- WORK INSTRUCTIONS:
Retype the lines below exactly, from the one that contains "You are a GUI" through the last, and leave every picture out.

[Stored data entries]
# # # #

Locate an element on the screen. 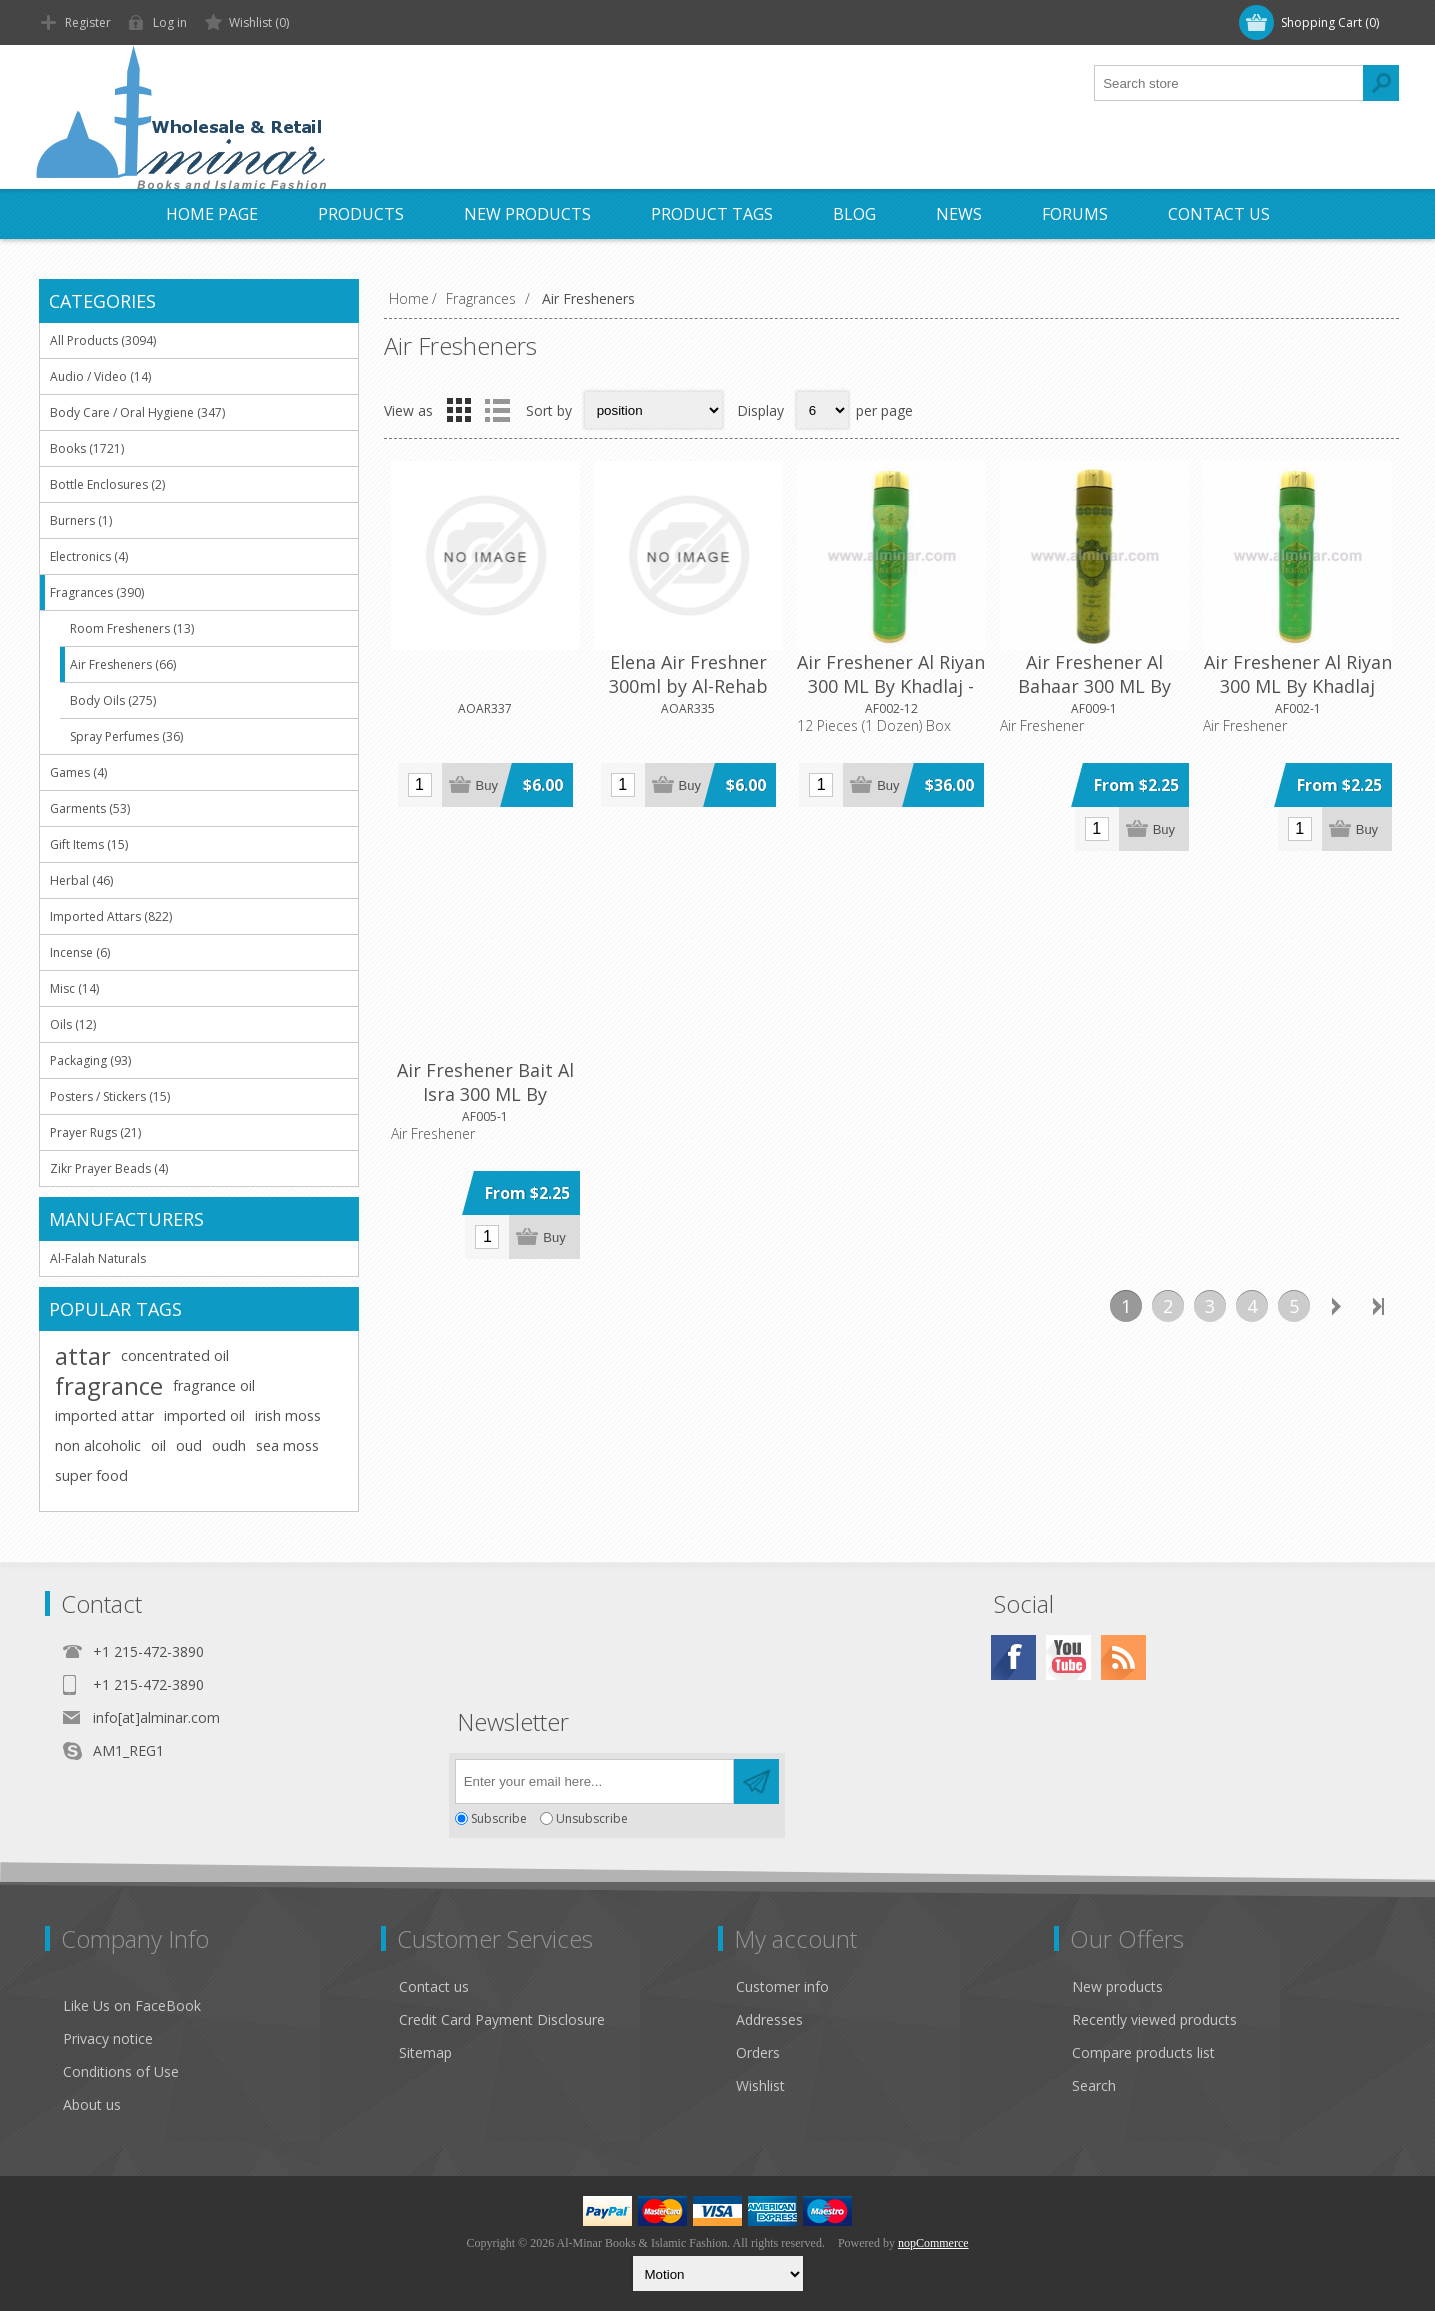 The width and height of the screenshot is (1435, 2311). Posters / Stickers (15) is located at coordinates (110, 1096).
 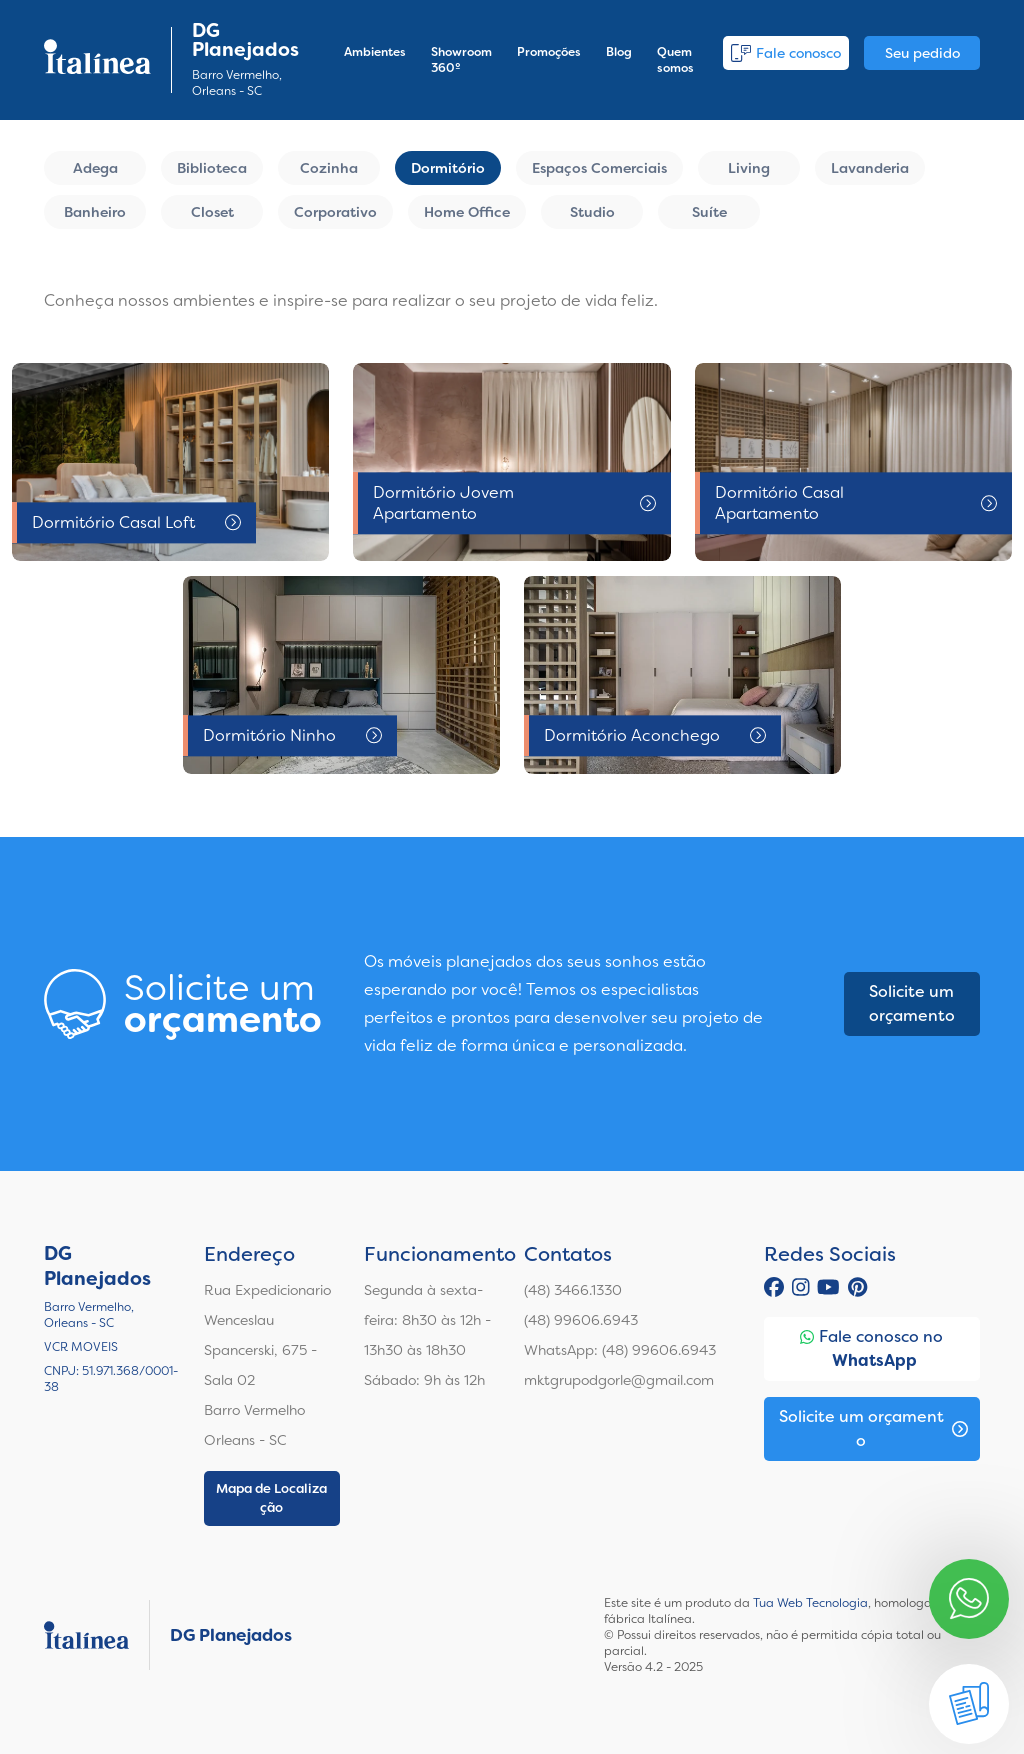 I want to click on Cozinha, so click(x=329, y=168).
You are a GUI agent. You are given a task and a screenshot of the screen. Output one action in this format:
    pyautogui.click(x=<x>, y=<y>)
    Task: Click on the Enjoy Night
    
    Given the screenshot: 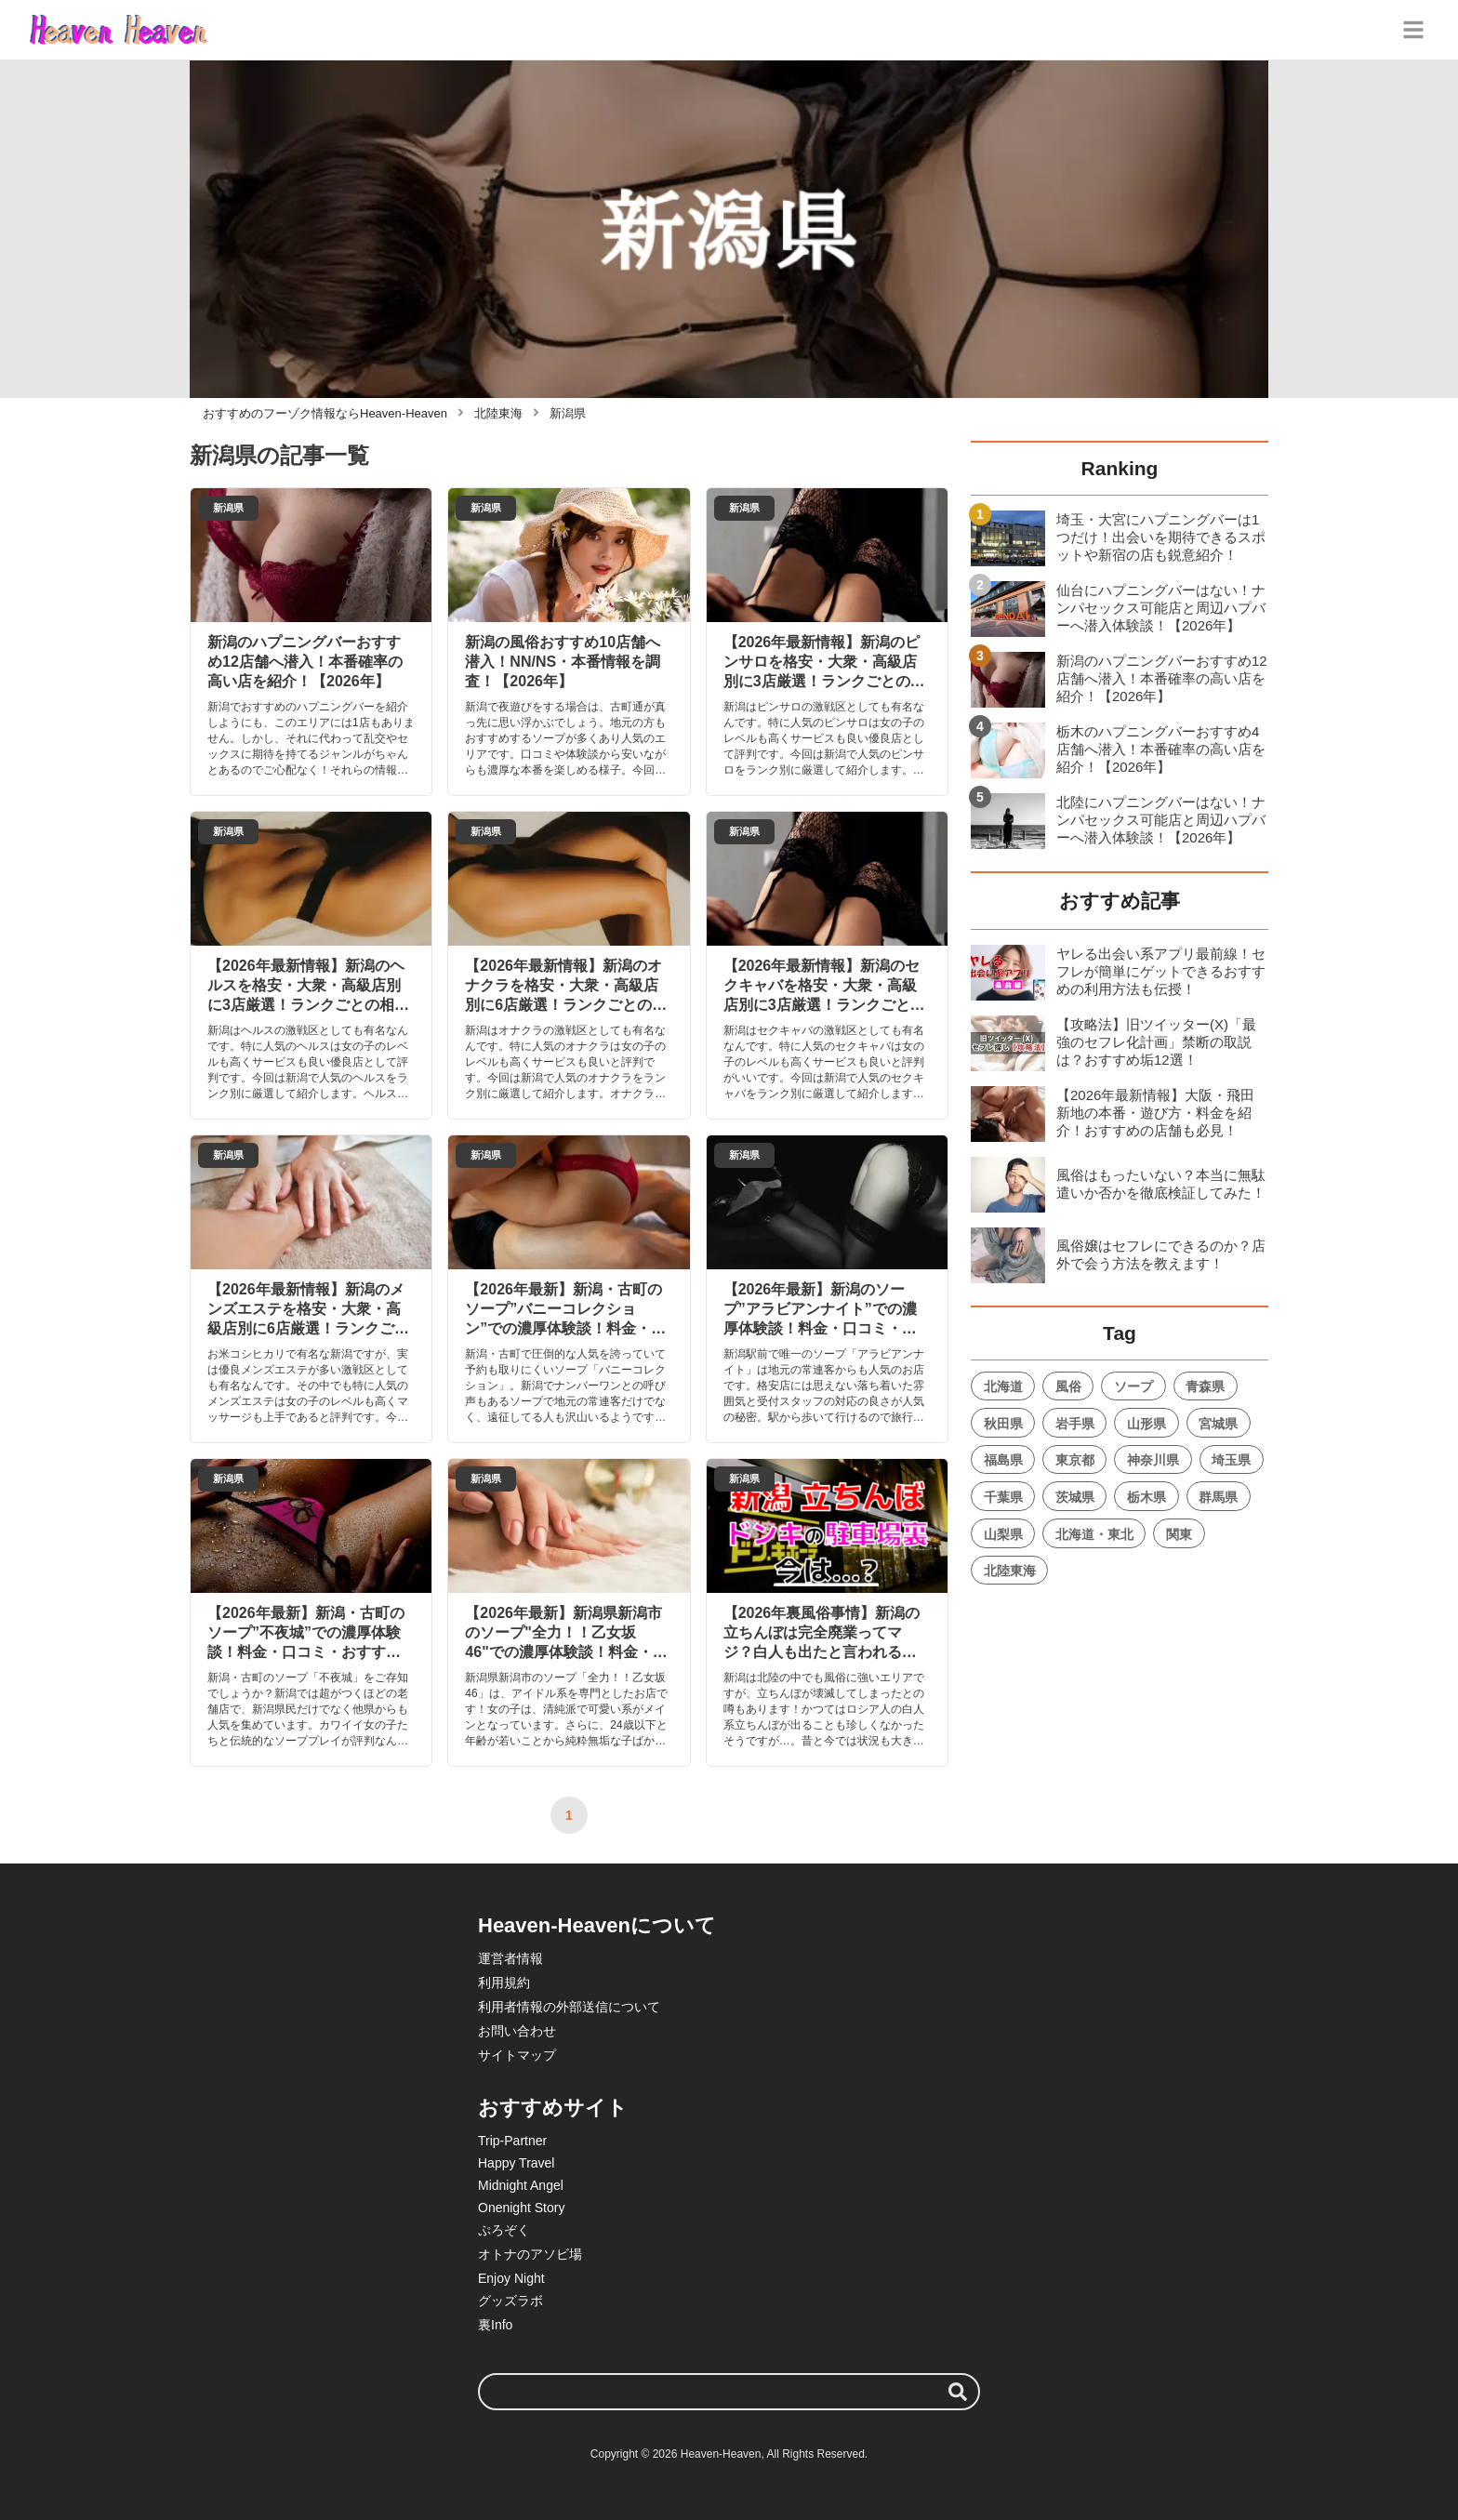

# # # #

- ANSWER BOX:
You are a GUI agent. You are given a task and a screenshot of the screen. Output one action in this format:
    pyautogui.click(x=<x>, y=<y>)
    Task: Click on the Enjoy Night
    
    Given the screenshot: 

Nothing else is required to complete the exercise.